Post

Docker Compose - Docker

Docker Compose - Docker

Objective

It is time to integrate all the containers we’ve configured so far. Today, I will be explaining what Docker Compose is and show you the advantages it has when it comes to creating and managing containers.

I’ll also add some new features that I haven’t talked about in previous posts, so I hope you are ready to learn something new!

What is Docker Compose?

So far, deploying applications that require multiple containers is a complex and tedious process. Imagine you have thousands of containers to launch; running them one by one would be an endless process.

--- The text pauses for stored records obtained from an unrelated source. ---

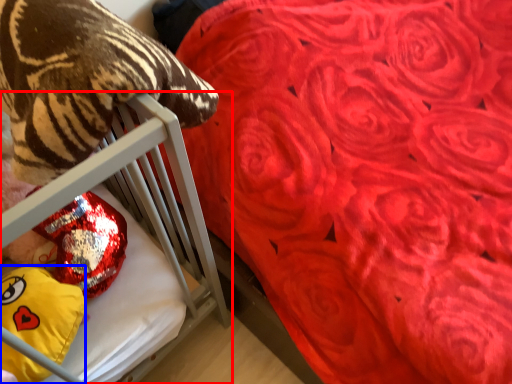 Question: Which point is further to the camera, furniture (highlighted by a red box) or throw pillow (highlighted by a blue box)?

Choices:
 (A) furniture
 (B) throw pillow

Answer: (A) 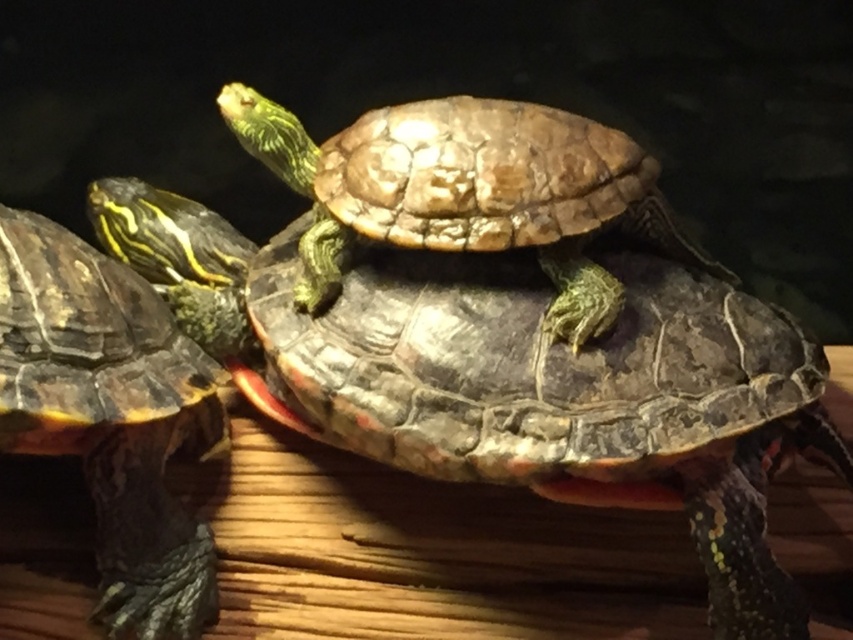 Question: Estimate the real-world distances between objects in this image. Which object is closer to the shiny black tortoise at left?

Choices:
 (A) shiny dark green tortoise at center
 (B) shiny brown tortoise at center
 (C) shiny green tortoise at center

Answer: (C)

Question: Which point is closer to the camera?

Choices:
 (A) (167, 538)
 (B) (242, 307)
 (C) (722, 564)

Answer: (C)

Question: Which point is closer to the camera?

Choices:
 (A) (737, 305)
 (B) (560, 301)

Answer: (B)

Question: Is shiny dark green tortoise at center behind shiny brown tortoise at center?

Choices:
 (A) yes
 (B) no

Answer: (B)

Question: Does shiny dark green tortoise at center have a greater width compared to shiny black tortoise at left?

Choices:
 (A) no
 (B) yes

Answer: (B)

Question: Does shiny dark green tortoise at center have a lesser width compared to shiny black tortoise at left?

Choices:
 (A) no
 (B) yes

Answer: (A) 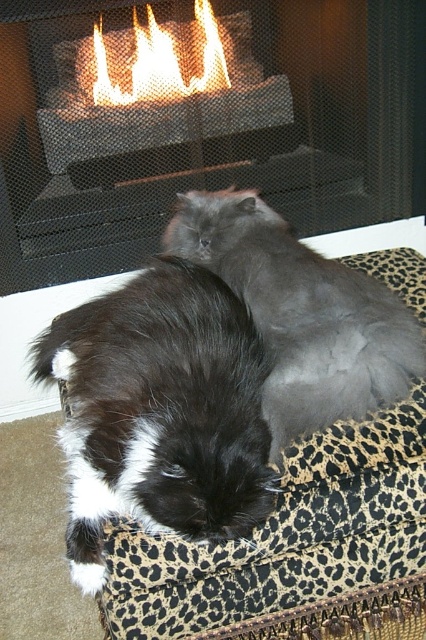 Can you confirm if metallic mesh fireplace at center is bigger than leopard print cushion at center?

Yes, metallic mesh fireplace at center is bigger than leopard print cushion at center.

Is metallic mesh fireplace at center above leopard print cushion at center?

Correct, metallic mesh fireplace at center is located above leopard print cushion at center.

Is point (340, 109) positioned in front of point (371, 580)?

That is False.

Where is `metallic mesh fireplace at center`? metallic mesh fireplace at center is located at coordinates (203, 124).

Can you confirm if leopard print cushion at center is thinner than black fluffy cat at center?

No.

Does leopard print cushion at center lie in front of black fluffy cat at center?

No, it is not.

Describe the element at coordinates (294, 548) in the screenshot. The height and width of the screenshot is (640, 426). I see `leopard print cushion at center` at that location.

You are a GUI agent. You are given a task and a screenshot of the screen. Output one action in this format:
    pyautogui.click(x=<x>, y=<y>)
    Task: Click on the leopard print cushion at center
    This screenshot has height=640, width=426.
    Given the screenshot: What is the action you would take?
    pyautogui.click(x=294, y=548)

Is black fluffy cat at center shorter than gray fluffy cat at center?

In fact, black fluffy cat at center may be taller than gray fluffy cat at center.

What do you see at coordinates (161, 412) in the screenshot? I see `black fluffy cat at center` at bounding box center [161, 412].

Who is more distant from viewer, (219,280) or (281,240)?

Positioned behind is point (281,240).

The image size is (426, 640). What are the coordinates of `black fluffy cat at center` in the screenshot? It's located at (161, 412). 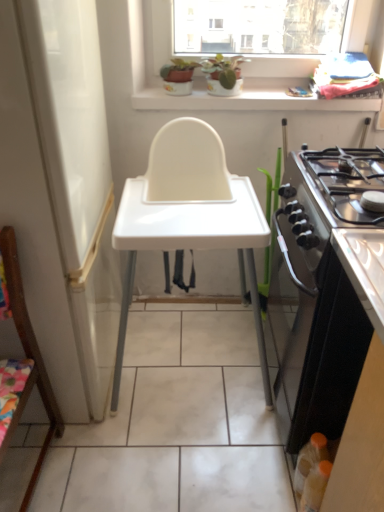 This screenshot has height=512, width=384. Find the location of `blank space situated above white glossy window sill at upper center (from a real-world perspective)`. blank space situated above white glossy window sill at upper center (from a real-world perspective) is located at coordinates (261, 90). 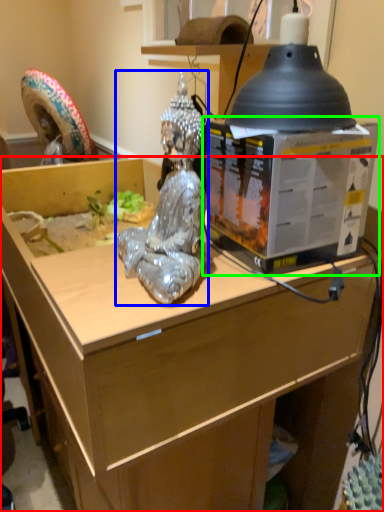 Question: Estimate the real-world distances between objects in this image. Which object is closer to desk (highlighted by a red box), person (highlighted by a blue box) or box (highlighted by a green box)?

Choices:
 (A) person
 (B) box

Answer: (B) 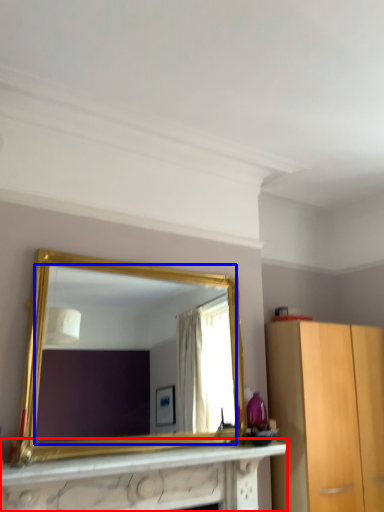 Question: Which object appears closest to the camera in this image, vanity (highlighted by a red box) or mirror (highlighted by a blue box)?

Choices:
 (A) vanity
 (B) mirror

Answer: (A) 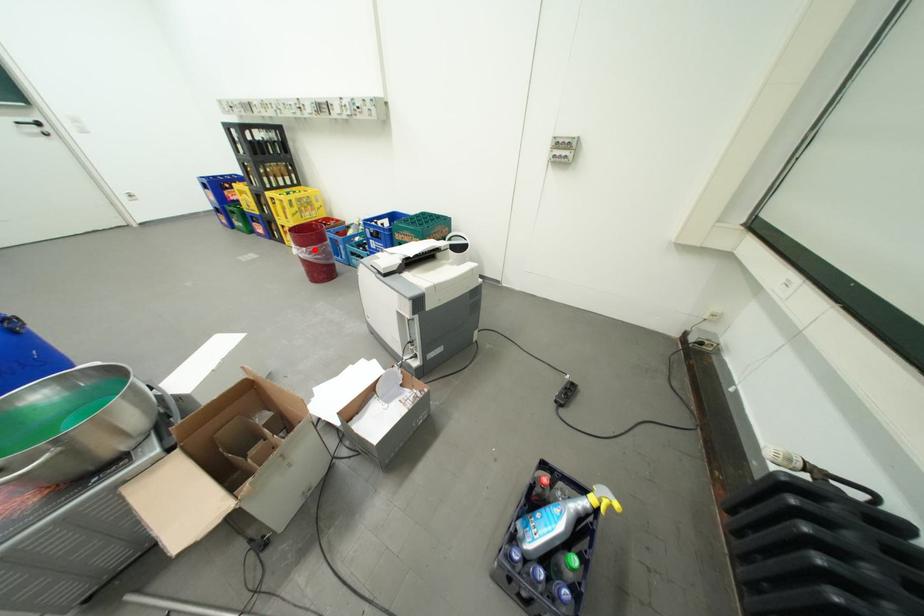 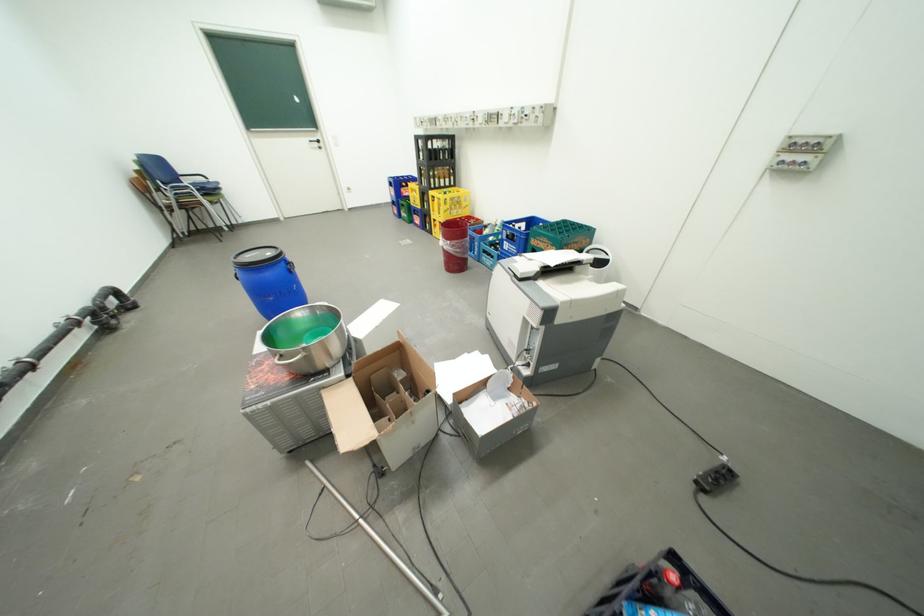 Question: A red point is marked in image1. In image2, is the corresponding 3D point closer to the camera or farther? Reply with the corresponding letter.

Choices:
 (A) The corresponding 3D point is closer.
 (B) The corresponding 3D point is farther.

Answer: (B)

Fortunately, this is the reason why Docker Compose was developed, to help us with handling multi-container setups. It works by creating a .yaml file (usually called compose.yaml) in which we can define multiple services using Docker images (like our custom ones). Additionally, we can also specify the application’s networks and volumes.

Note: By default, Docker Compose creates a private network for the specified services, so configuring a custom network isn’t strictly necessary. Nevertheless, it might be a good idea to do it just to have more control over the containers.

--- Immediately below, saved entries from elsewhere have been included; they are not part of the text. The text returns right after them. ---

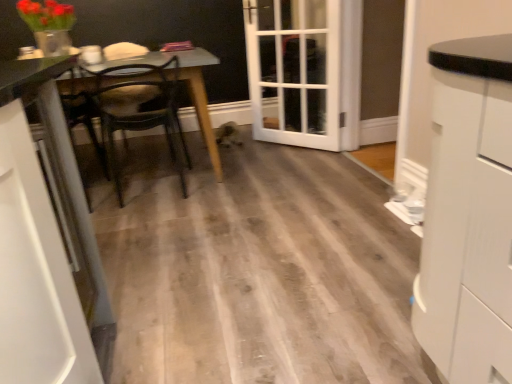 At what (x,y) coordinates should I click in order to perform the action: click on vacant area to the right of wooden table at left. Please return your answer as a coordinate pair (x, y). The image size is (512, 384). Looking at the image, I should click on (276, 171). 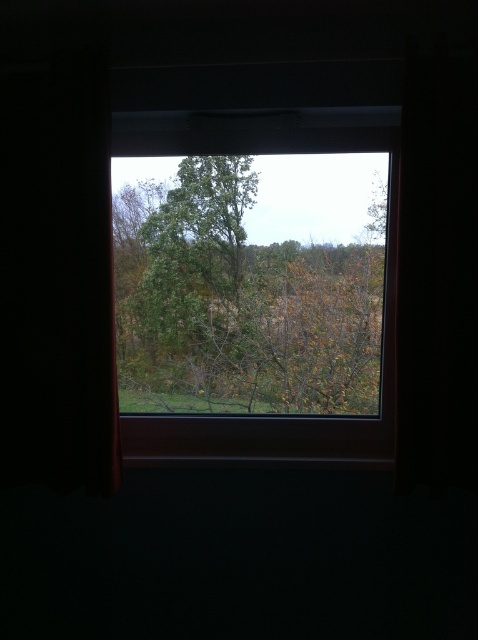 You are trying to hang a large painting on the wall next to the transparent glass window at center and the black fabric curtain at left. Considering their sizes, which object should you place the painting closer to?

The transparent glass window at center has a larger size compared to the black fabric curtain at left, so you should place the painting closer to the transparent glass window at center to ensure proper spacing. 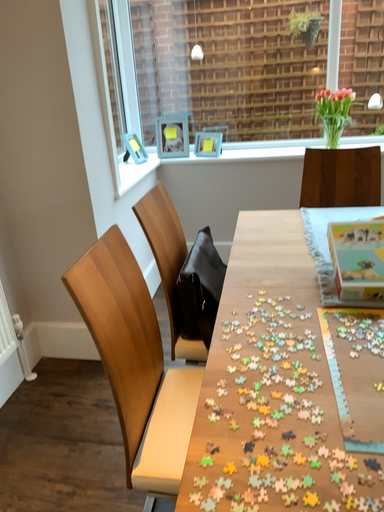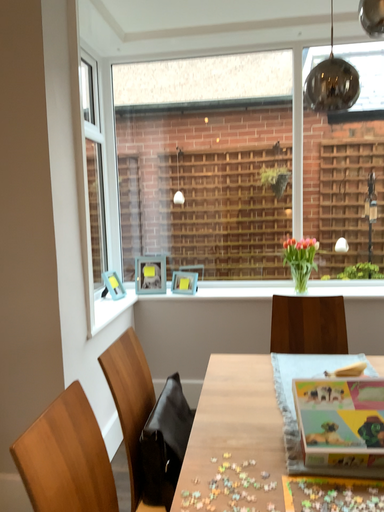 Question: Which way did the camera rotate in the video?

Choices:
 (A) rotated downward
 (B) rotated upward

Answer: (B) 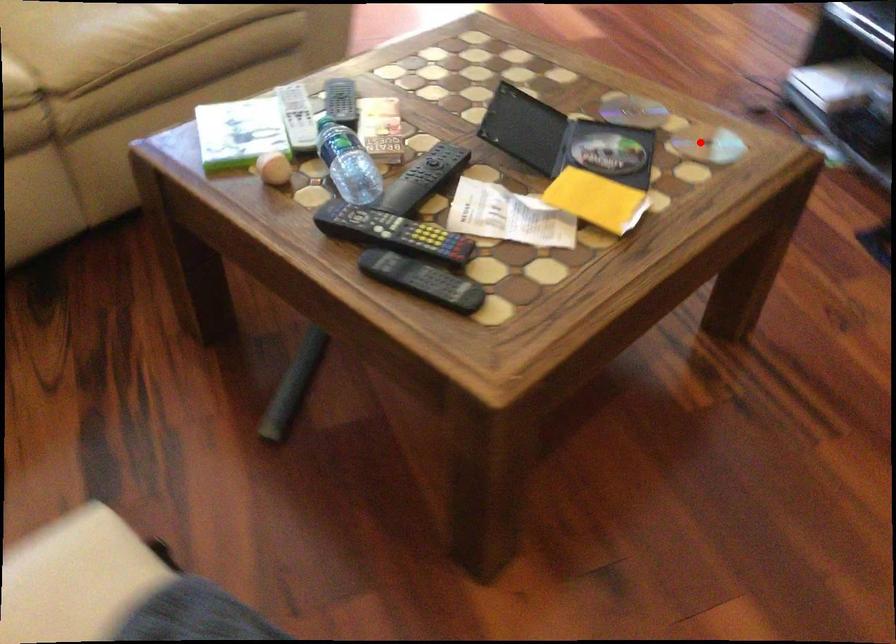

In essence, what Docker Compose does is transform multiple docker run commands into a single .yaml file. Let’s take a look at the final .yaml file I created to connect all the containers:

1
2
3
4
5
6
7
8
9
10
11
12
13
14
15
16
17
18
19
20
21
22
23
24
25
26
27
28
29
30
31
32
33
34
35
36
37
38
39
40
41
42
43
44
45
46
47
48
49
50
51
52
53
54
55
56
57
58
59
60
61
62
63
64
65
66
67
68
69
70
71
72
73
74
75
76
77
78
79
80
81
82
83
84
services:
  xycxz-ftp:
    build: 
      context: ../Images/FTP
      secrets: 
        - source: ftp-user-pass
          target: xycxz_pwd # This is the secret "id" in the FTP Dockerfile
    labels:
      - xyczx-projects.click=true # The value of the label does not matter as long as the container has the label attached to it (so the autohealing container can find it). However, we set it to "true" because is a best practice.
    ports:
      - 20:20
      - 21:21
      - 21100-21110:21100-21110
    environment:
      PASV_ADDRESS: ${HOST_IP}
      PASV_MIN_PORT: 21100
      PASV_MAX_PORT: 21110
    restart: always
    volumes:
      - /home/xycxz/app/helpdesk:/home/xycxz # I would consider this in its developement stage recently added by the fictional company.
    healthcheck:
      test: ["CMD", "pidof", "vsftpd"]
      interval: 30s
      timeout: 10s
      retries: 3

  xycxz-webapp:
    build: ../Images/Apache
    deploy:
      replicas: 3
    labels:
      - xyczx-projects.click=true
    restart: always
    depends_on:
      xycxz-db:
        condition: service_healthy
    healthcheck:
      test: curl -f http://localhost:8080/ || exit 1 # This command runs INSIDE the container. That's why I used port 8080
      interval: 30s
      timeout: 10s
      retries: 3
      start_period: 1m

  xycxz-db:
    build: ../Images/MySQL
    labels:
      - xyczx-projects.click=true 
    environment:
      MYSQL_ROOT_PASSWORD: ${DB_ROOT_PASSWORD}
    restart: always
    healthcheck:
      test: ["CMD", "mysql", "-u", "root", "-p${DB_ROOT_PASSWORD}", "-e", "SHOW DATABASES;"]
      start_period: 1m
      start_interval: 10s
      interval: 1m
      timeout: 5s
      retries: 3
    volumes:
      - xycxzdb-vol:/var/lib/mysql # We need to list this volume as a separate top-level property to keep data safe and share it easily across other services. We can manage its properties in a centralized way as well.

  lb:
    image: caddy
    restart: always
    depends_on:
      - xycxz-webapp
    ports:
      - 8000:80
    volumes:
      - ./lb/Caddyfile:/etc/caddy/Caddyfile:ro

  autoheal:
    image: willfarrell/autoheal
    restart: always
    environment:
      - AUTOHEAL_CONTAINER_LABEL=xyczx-projects.click # Set so only SPECIFIC container will be autohealed (the ones with the corresponding label)
    volumes: 
      - /var/run/docker.sock:/var/run/docker.sock:ro # This volume allows the image to access our Docker (of our machine). This is crucial to check if the containers are healthy or not (the communication works through a socket).

volumes:
  xycxzdb-vol: {} # This is like a toolbox that can be used by multiple services. We're telling Docker to create it!

secrets: 
  ftp-user-pass:
    file: ../Images/FTP/xycxz_pass.txt

Compose Configuration

It looks like it is a lot to digest. The only thing you should know here is that we have top-level properties that can be applied globally. For example, inside services are the containers we are trying to run; volumes (top-level property at the bottom, outside containers configuration) define the named volumes we are going to use. We can define some properties for these volumes as well.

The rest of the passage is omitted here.